HHR: idiosyncratic elements in specialization patterns are analyzed. Specializing in
some products will bring higher growth than in others.
Therefore, Government policy has a potentially important positive role to play in
reshaping the production structure, if it is appropriately targeted on the market failure
in question.
Specialization patterns are not entirely predictable.
Countries that specialize in the types of goods that rich countries export are likely to
grow faster.
HHR model of “cost discovery” – cost uncertainty:
The returns of pioneer investor’s costs discovery become socialized, losses remain
private. This knowledge externality implies that investment levels in cost discovery
are sub-optimal unless industry or government find some way in which the
externality can be internalized /financial support/. Larger the number of
entrepreneurs that can be stimulated to engage in cost discovery in the modern
sectors the closer economy can get to its productivity frontier.
They focus on the spillover in cost information and are interested in the economic
growth implications of different specialization patterns.
HHR framework suggest different binding constraint (sophistication of production
industrial structure) on entrepreneurship than is considered in the literature of
economic development: credit constrains, institutional weaknesses, barriers to
competition and entry.
HHR: cost-discovery externalities play a role in restricting entrepreneurship in new
activities – where it matters the most.
Countries that export goods associated with higher productivity level /sophisticated/
grow more rapidly, even after control for initial Ypc, HK level and time-invariant
country statistics /pop, area,/.
Growth is the result of transferring resources from lower productivity activities to
higher identified by the entrepreneurial cost-discovery process. Exist elastic
demand for these goods in world markets.
Fostering an environment that promotes entrepreneurship and investment in new
activities is critical to economic convergence. Such activities generate information
spillovers for emulators. The requisite: subsidize initial entrants in new activities
HHR More broadly:
type of goods in which country specializes has important implications for subsequent
economic performance. Economy is better off producing goods that richer countries
export. (problem in world with homogeneous goods; growth of output, not income).
Standard model: pushing specialization up in the production scale would be bad for
economy’s health: distort production and create efficiency losses.
HHR alternative interpretation: country fundamentals generally allow it to produce
more sophisticated goods than it currently produces. Countries can get stuck with
lower-income goods because entrepreneurship in cost discovery entail important
externalities
If countries are able to overcome these externalities through policies that entice
entrepreneurs into new activities , can reap benefits in higher growth.

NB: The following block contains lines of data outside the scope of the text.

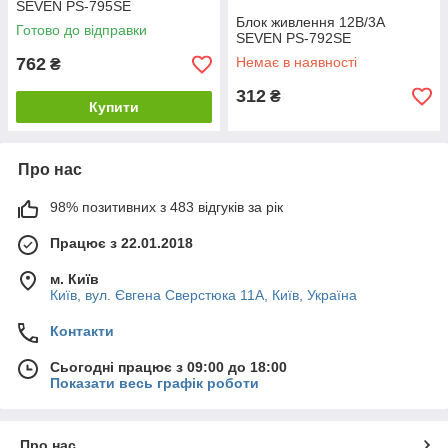
SEVEN PS-795SE
Блок живлення 12В/3А
Готово до відправки
SEVEN PS-792SE
762
Немає в наявності
₴
312
₴
Купити
Про нас
98% позитивних з 483 відгуків за рік
Працює з 22.01.2018
м. Київ
Київ, вул. Євгена Сверстюка 11А, Київ, Україна
Контакти
Сьогодні працює з 09:00 до 18:00
Показати весь графік роботи
Про нас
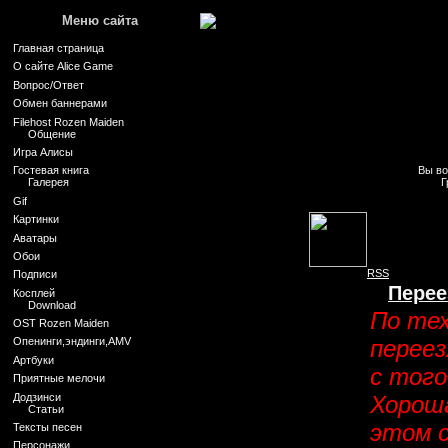
Меню сайта
Главная страница
О сайте Alice Game
Вопрос/Ответ
Обмен баннерами
Filehost Rozen Maiden
Общение
Игра Алисы
Вы в
Гостевая книга
Г
Галерея
Gif
Картинки
Аватары
Обои
RSS
Подписи
Перее
Косплей
Download
По тех
OST Rozen Maiden
переез
Опенинги,эндинги,AMV
Артбуки
с того
Приятные мелочи
Додзинси
Хороша
Статьи
этом с
Тексты песен
Персонажи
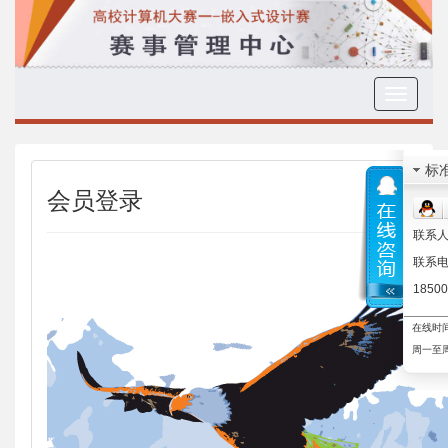
Toggle
navigati
标
会员登录
联系人
联系电
18500
在线时
周一至周五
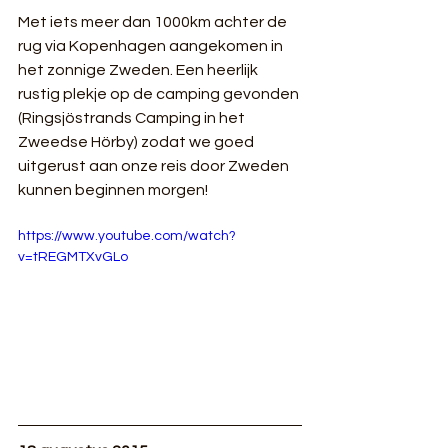
Met iets meer dan 1000km achter de 
rug via Kopenhagen aangekomen in 
het zonnige Zweden. Een heerlijk 
rustig plekje op de camping gevonden 
(Ringsjöstrands Camping in het 
Zweedse Hörby) zodat we goed 
uitgerust aan onze reis door Zweden 
kunnen beginnen morgen!
https://www.youtube.com/watch?
v=tREGMTXvGLo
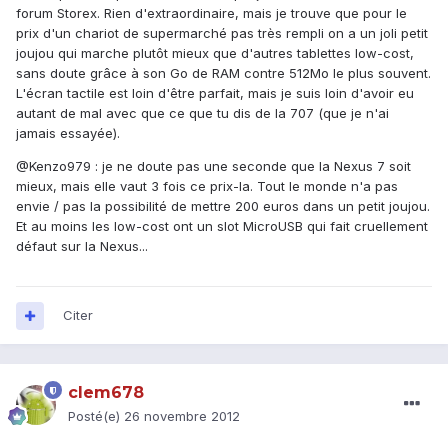
forum Storex. Rien d'extraordinaire, mais je trouve que pour le
prix d'un chariot de supermarché pas très rempli on a un joli petit
joujou qui marche plutôt mieux que d'autres tablettes low-cost,
sans doute grâce à son Go de RAM contre 512Mo le plus souvent.
L'écran tactile est loin d'être parfait, mais je suis loin d'avoir eu
autant de mal avec que ce que tu dis de la 707 (que je n'ai
jamais essayée).
@Kenzo979 : je ne doute pas une seconde que la Nexus 7 soit
mieux, mais elle vaut 3 fois ce prix-la. Tout le monde n'a pas
envie / pas la possibilité de mettre 200 euros dans un petit joujou.
Et au moins les low-cost ont un slot MicroUSB qui fait cruellement
défaut sur la Nexus...
Citer
clem678
Posté(e)
26 novembre 2012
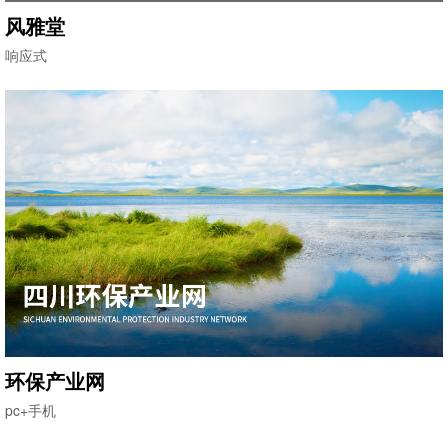
风雅堂
响应式
环保产业网
pc+手机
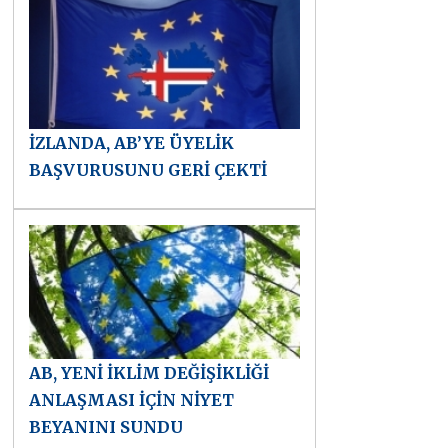
İZLANDA, AB’YE ÜYELİK
BAŞVURUSUNU GERİ ÇEKTİ
AB, YENİ İKLİM DEĞİŞİKLİĞİ
ANLAŞMASI İÇİN NİYET
BEYANINI SUNDU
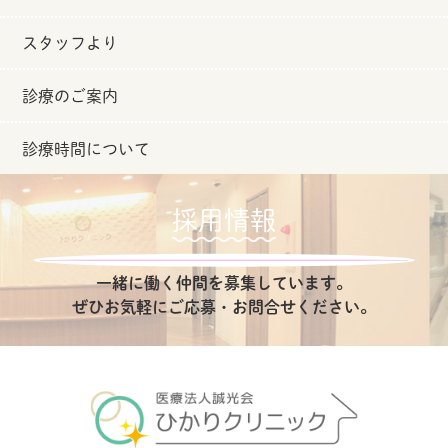
スタッフより
診療のご案内
診療時間について
採用情報
一緒に働く仲間を募集しています。
ぜひお気軽にご応募・お問合せください。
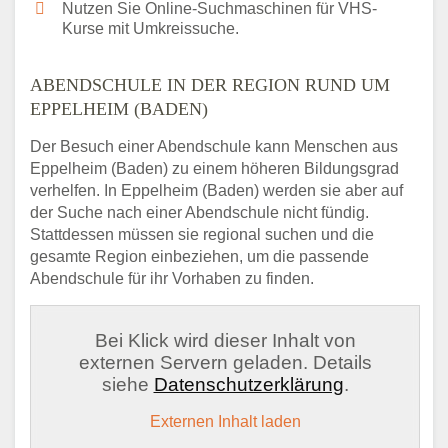
Nutzen Sie Online-Suchmaschinen für VHS-
Kurse mit Umkreissuche.
ABENDSCHULE IN DER REGION RUND UM
EPPELHEIM (BADEN)
Der Besuch einer Abendschule kann Menschen aus
Eppelheim (Baden) zu einem höheren Bildungsgrad
verhelfen. In Eppelheim (Baden) werden sie aber auf
der Suche nach einer Abendschule nicht fündig.
Stattdessen müssen sie regional suchen und die
gesamte Region einbeziehen, um die passende
Abendschule für ihr Vorhaben zu finden.
Bei Klick wird dieser Inhalt von
externen Servern geladen. Details
siehe
Datenschutzerklärung
.
Externen Inhalt laden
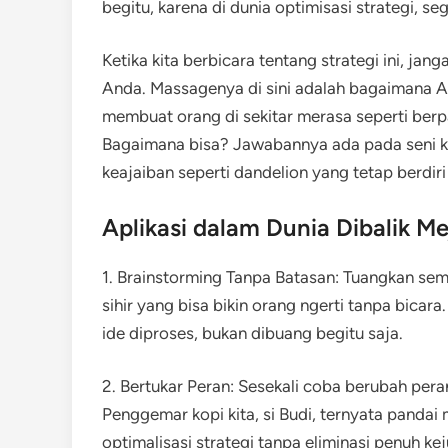
begitu, karena di dunia optimisasi strategi, s
Ketika kita berbicara tentang strategi ini, jan
Anda. Massagenya di sini adalah bagaimana A
membuat orang di sekitar merasa seperti berp
Bagaimana bisa? Jawabannya ada pada seni 
keajaiban seperti dandelion yang tetap berdiri
Aplikasi dalam Dunia Dibalik Me
1. Brainstorming Tanpa Batasan: Tuangkan sem
sihir yang bisa bikin orang ngerti tanpa bicara.
ide diproses, bukan dibuang begitu saja.
2. Bertukar Peran: Sesekali coba berubah per
Penggemar kopi kita, si Budi, ternyata pandai 
optimalisasi strategi tanpa eliminasi penuh kej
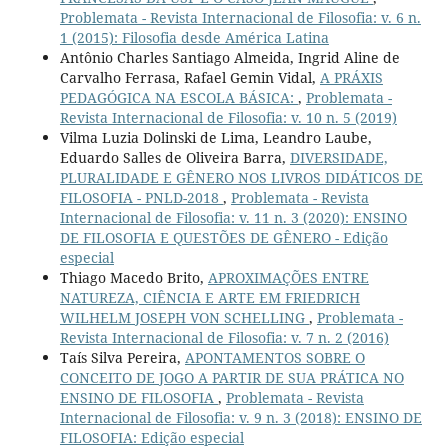
Problemata - Revista Internacional de Filosofia: v. 6 n.
1 (2015): Filosofia desde América Latina
Antônio Charles Santiago Almeida, Ingrid Aline de
Carvalho Ferrasa, Rafael Gemin Vidal,
A PRÁXIS
PEDAGÓGICA NA ESCOLA BÁSICA:
,
Problemata -
Revista Internacional de Filosofia: v. 10 n. 5 (2019)
Vilma Luzia Dolinski de Lima, Leandro Laube,
Eduardo Salles de Oliveira Barra,
DIVERSIDADE,
PLURALIDADE E GÊNERO NOS LIVROS DIDÁTICOS DE
FILOSOFIA - PNLD-2018
,
Problemata - Revista
Internacional de Filosofia: v. 11 n. 3 (2020): ENSINO
DE FILOSOFIA E QUESTÕES DE GÊNERO - Edição
especial
Thiago Macedo Brito,
APROXIMAÇÕES ENTRE
NATUREZA, CIÊNCIA E ARTE EM FRIEDRICH
WILHELM JOSEPH VON SCHELLING
,
Problemata -
Revista Internacional de Filosofia: v. 7 n. 2 (2016)
Taís Silva Pereira,
APONTAMENTOS SOBRE O
CONCEITO DE JOGO A PARTIR DE SUA PRÁTICA NO
ENSINO DE FILOSOFIA
,
Problemata - Revista
Internacional de Filosofia: v. 9 n. 3 (2018): ENSINO DE
FILOSOFIA: Edição especial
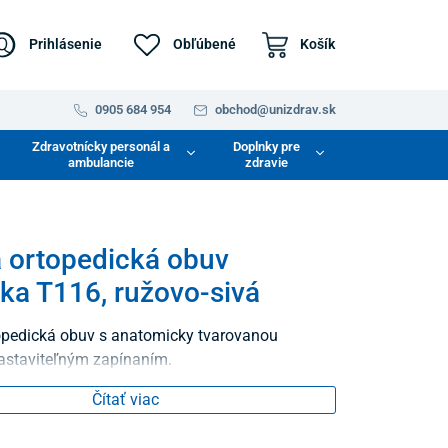
Prihlásenie
Obľúbené
Košík
0905 684 954
obchod@unizdrav.sk
Zdravotnícky personál a
Doplnky pre
ambulancie
zdravie
 ortopedická obuv
ika T116, ružovo-sivá
opedická obuv s anatomicky tvarovanou
nastaviteľným zapínaním.
Čítať viac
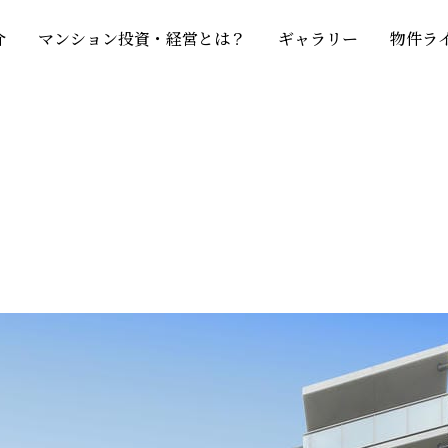
介
マンション投資・経営とは？
ギャラリー
物件ラ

IV. Francisco Rodrigues, Dani Rodrik: (RR)
TRADE POLICY AND ECONOMIC GROWTH
A skeptic’ guide to the cross national evidence,
NBER macroeconomics Annual 2000, January 2001 (261-338)

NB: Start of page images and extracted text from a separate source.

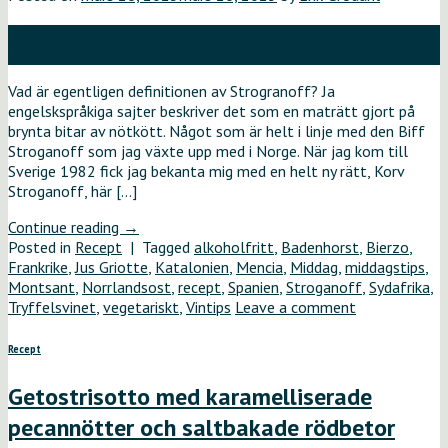
26
mar
Vad är egentligen definitionen av Strogranoff? Ja
engelskspråkiga sajter beskriver det som en maträtt gjort på
brynta bitar av nötkött. Något som är helt i linje med den Biff
Stroganoff som jag växte upp med i Norge. När jag kom till
Sverige 1982 fick jag bekanta mig med en helt ny rätt, Korv
Stroganoff, här […]
Continue reading
→
Posted in
Recept
|
Tagged
alkoholfritt
,
Badenhorst
,
Bierzo
,
Frankrike
,
Jus Griotte
,
Katalonien
,
Mencia
,
Middag
,
middagstips
,
Montsant
,
Norrlandsost
,
recept
,
Spanien
,
Stroganoff
,
Sydafrika
,
Tryffelsvinet
,
vegetariskt
,
Vintips
Leave a comment
Recept
Getostrisotto med karamelliserade
pecannötter och saltbakade rödbetor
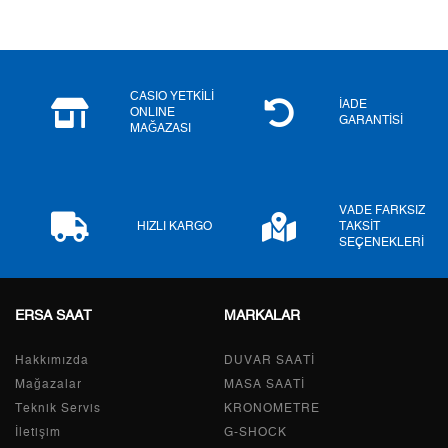
4
0,00 ₺
0,00 ₺
5
0,00 ₺
0,00 ₺
6
0,00 ₺
0,00 ₺
CASIO YETKİLİ
İADE
ONLINE
GARANTİSİ
MAĞAZASI
7
0,00 ₺
0,00 ₺
8
0,00 ₺
0,00 ₺
VADE FARKSIZ
9
0,00 ₺
0,00 ₺
HIZLI KARGO
TAKSİT
SEÇENEKLERİ
ERSA SAAT
MARKALAR
Taksit
Taksit Tutarı
Toplam Tutar
Hakkımızda
Tek Çekim
0,00 ₺
DUVAR SAATİ
0,00 ₺
Mağazalar
MASA SAATİ
2
0,00 ₺
0,00 ₺
Teknik Servis
KRONOMETRE
İletişim
G-SHOCK
3
0,00 ₺
0,00 ₺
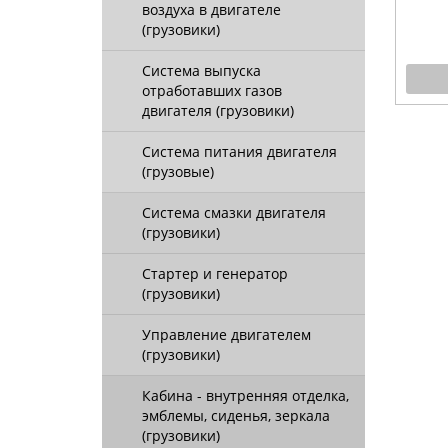
воздуха в двигателе
(грузовики)
Система выпуска
отработавших газов
двигателя (грузовики)
Система питания двигателя
(грузовые)
Система смазки двигателя
(грузовики)
Стартер и генератор
(грузовики)
Управление двигателем
(грузовики)
Кабина - внутренняя отделка,
эмблемы, сиденья, зеркала
(грузовики)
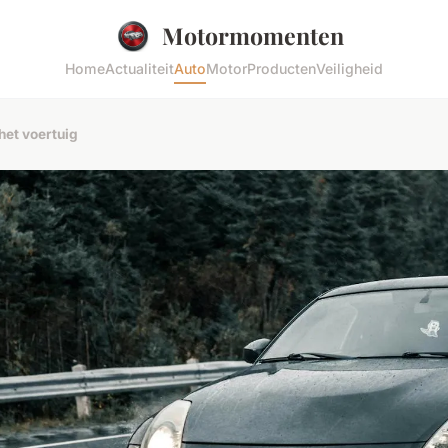
Motormomenten
Home
Actualiteit
Auto
Motor
Producten
Veiligheid
het voertuig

They reject the assertion that lower trade barriers lead to faster growth.
Problems are in empirical testing of this hypothesis:
a) Standard robustness criticism often leveled at cross-country growth empirics.
b) Strong results that lower trade barriers lead to higher growth suffer from:
-mis-specification,
-use of measures of openness that are proxies for other policy or institutional
variables that have independent effect on growth.
- problem of reverse causality: adequate IV ?
? = Do countries with lower policy induced barriers to international trade grow faster,
once other relevant country statistics are controlled for ?
Not ?: does international trade raise growth rates of income ?
Research focused on export and growth, not trade policies and growth.